* Work request *
From the first line of the entries below, reproduce everything exactly through the line with "time-consuming in busy clinical", and nothing more.
=== Begin Enclosure ===
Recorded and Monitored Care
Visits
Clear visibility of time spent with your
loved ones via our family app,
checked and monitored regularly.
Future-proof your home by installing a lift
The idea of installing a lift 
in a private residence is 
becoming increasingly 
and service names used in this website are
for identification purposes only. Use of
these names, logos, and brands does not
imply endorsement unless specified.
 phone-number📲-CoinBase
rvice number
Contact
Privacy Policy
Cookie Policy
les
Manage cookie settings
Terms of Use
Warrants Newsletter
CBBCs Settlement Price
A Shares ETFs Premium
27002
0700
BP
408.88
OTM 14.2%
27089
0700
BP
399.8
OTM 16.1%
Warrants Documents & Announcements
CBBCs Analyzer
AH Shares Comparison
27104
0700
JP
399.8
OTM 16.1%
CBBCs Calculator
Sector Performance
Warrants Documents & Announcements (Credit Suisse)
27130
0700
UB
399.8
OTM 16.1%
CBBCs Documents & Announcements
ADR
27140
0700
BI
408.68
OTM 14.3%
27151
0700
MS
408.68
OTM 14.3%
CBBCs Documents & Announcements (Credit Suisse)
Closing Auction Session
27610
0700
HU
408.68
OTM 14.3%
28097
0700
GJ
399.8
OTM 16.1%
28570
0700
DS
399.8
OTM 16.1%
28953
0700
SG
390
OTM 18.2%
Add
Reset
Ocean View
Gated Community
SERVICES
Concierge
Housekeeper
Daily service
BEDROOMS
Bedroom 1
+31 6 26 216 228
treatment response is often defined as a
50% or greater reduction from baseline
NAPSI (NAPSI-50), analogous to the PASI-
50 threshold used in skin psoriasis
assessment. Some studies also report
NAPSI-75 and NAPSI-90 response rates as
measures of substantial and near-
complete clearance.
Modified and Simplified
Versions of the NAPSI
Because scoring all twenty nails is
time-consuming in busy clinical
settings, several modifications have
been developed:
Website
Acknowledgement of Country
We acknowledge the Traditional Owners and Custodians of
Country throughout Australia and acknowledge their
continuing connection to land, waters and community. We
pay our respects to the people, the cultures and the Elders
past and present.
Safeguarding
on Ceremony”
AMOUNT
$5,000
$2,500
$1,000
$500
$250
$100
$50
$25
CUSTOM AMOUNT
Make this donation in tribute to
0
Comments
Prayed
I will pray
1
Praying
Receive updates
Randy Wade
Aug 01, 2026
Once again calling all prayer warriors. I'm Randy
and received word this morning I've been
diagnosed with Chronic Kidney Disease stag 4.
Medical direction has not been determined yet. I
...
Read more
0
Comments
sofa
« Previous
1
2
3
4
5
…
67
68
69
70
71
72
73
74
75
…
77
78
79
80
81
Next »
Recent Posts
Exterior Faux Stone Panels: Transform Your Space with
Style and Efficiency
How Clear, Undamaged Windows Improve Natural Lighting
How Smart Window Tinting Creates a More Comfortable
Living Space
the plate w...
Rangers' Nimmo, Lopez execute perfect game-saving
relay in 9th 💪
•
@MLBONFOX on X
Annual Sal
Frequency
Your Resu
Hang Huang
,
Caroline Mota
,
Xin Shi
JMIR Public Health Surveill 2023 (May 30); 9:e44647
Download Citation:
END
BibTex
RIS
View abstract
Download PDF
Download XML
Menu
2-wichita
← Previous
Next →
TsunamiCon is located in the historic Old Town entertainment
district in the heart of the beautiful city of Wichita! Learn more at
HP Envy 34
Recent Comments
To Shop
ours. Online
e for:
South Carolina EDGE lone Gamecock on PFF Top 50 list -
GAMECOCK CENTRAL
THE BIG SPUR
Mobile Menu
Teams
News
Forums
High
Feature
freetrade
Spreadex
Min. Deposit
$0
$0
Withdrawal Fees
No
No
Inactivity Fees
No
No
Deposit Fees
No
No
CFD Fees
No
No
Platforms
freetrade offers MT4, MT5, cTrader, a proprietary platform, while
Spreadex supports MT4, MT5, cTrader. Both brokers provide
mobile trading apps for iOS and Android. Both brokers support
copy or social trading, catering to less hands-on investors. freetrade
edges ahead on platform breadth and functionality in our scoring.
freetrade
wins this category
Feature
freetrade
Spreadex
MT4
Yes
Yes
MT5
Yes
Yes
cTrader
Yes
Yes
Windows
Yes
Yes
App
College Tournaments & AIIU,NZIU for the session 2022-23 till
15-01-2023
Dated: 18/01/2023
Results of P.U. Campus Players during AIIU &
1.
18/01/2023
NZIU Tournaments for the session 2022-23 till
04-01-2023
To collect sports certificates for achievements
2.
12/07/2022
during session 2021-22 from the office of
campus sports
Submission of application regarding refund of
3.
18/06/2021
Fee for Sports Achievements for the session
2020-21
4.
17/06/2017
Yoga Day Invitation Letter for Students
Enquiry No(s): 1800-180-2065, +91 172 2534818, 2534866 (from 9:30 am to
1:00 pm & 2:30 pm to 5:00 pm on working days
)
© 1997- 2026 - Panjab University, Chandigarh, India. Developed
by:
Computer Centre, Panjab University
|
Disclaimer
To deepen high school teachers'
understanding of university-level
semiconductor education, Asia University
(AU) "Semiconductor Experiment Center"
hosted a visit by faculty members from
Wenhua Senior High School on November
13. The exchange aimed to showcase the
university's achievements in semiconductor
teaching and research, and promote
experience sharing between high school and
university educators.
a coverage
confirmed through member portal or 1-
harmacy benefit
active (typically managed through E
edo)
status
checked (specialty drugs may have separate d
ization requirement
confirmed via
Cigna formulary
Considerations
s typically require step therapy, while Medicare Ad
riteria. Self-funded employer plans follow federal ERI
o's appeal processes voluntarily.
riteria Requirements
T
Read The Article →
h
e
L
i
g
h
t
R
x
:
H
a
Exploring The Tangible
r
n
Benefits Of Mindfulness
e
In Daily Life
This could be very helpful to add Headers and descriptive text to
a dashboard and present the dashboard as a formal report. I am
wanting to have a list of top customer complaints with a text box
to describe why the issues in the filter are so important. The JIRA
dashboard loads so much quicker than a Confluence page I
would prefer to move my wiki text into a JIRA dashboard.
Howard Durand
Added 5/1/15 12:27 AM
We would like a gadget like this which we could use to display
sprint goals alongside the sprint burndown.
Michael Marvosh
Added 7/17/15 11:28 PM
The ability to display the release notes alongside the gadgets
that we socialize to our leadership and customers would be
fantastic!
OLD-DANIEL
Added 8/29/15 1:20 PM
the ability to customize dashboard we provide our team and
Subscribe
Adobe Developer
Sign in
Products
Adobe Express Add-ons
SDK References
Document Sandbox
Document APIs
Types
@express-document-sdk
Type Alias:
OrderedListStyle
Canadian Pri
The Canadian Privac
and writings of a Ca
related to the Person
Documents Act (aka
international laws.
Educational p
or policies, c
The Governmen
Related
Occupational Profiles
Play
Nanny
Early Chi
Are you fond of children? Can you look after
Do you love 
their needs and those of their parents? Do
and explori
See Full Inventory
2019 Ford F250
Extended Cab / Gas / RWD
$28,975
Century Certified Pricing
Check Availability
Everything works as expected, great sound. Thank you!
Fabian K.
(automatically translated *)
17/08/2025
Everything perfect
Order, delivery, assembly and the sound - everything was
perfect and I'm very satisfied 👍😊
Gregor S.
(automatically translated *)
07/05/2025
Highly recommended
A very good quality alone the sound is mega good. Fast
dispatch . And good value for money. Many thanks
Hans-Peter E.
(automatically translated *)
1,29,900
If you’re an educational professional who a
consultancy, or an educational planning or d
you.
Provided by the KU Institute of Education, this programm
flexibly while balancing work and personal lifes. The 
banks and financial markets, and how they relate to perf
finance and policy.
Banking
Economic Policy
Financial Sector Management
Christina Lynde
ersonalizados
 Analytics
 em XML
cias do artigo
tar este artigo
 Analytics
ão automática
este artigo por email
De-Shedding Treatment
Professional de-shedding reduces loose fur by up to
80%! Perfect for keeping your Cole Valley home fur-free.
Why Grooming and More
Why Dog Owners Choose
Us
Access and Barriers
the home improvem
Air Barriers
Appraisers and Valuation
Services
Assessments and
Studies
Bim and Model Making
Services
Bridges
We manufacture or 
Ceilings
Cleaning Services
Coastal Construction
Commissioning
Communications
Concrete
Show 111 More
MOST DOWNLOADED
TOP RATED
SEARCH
=== End Enclosure ===
* Answer space *
Recorded and Monitored Care
Visits
Clear visibility of time spent with your
loved ones via our family app,
checked and monitored regularly.
Future-proof your home by installing a lift
The idea of installing a lift 
in a private residence is 
becoming increasingly 
and service names used in this website are
for identification purposes only. Use of
these names, logos, and brands does not
imply endorsement unless specified.
 phone-number📲-CoinBase
rvice number
Contact
Privacy Policy
Cookie Policy
les
Manage cookie settings
Terms of Use
Warrants Newsletter
CBBCs Settlement Price
A Shares ETFs Premium
27002
0700
BP
408.88
OTM 14.2%
27089
0700
BP
399.8
OTM 16.1%
Warrants Documents & Announcements
CBBCs Analyzer
AH Shares Comparison
27104
0700
JP
399.8
OTM 16.1%
CBBCs Calculator
Sector Performance
Warrants Documents & Announcements (Credit Suisse)
27130
0700
UB
399.8
OTM 16.1%
CBBCs Documents & Announcements
ADR
27140
0700
BI
408.68
OTM 14.3%
27151
0700
MS
408.68
OTM 14.3%
CBBCs Documents & Announcements (Credit Suisse)
Closing Auction Session
27610
0700
HU
408.68
OTM 14.3%
28097
0700
GJ
399.8
OTM 16.1%
28570
0700
DS
399.8
OTM 16.1%
28953
0700
SG
390
OTM 18.2%
Add
Reset
Ocean View
Gated Community
SERVICES
Concierge
Housekeeper
Daily service
BEDROOMS
Bedroom 1
+31 6 26 216 228
treatment response is often defined as a
50% or greater reduction from baseline
NAPSI (NAPSI-50), analogous to the PASI-
50 threshold used in skin psoriasis
assessment. Some studies also report
NAPSI-75 and NAPSI-90 response rates as
measures of substantial and near-
complete clearance.
Modified and Simplified
Versions of the NAPSI
Because scoring all twenty nails is
time-consuming in busy clinical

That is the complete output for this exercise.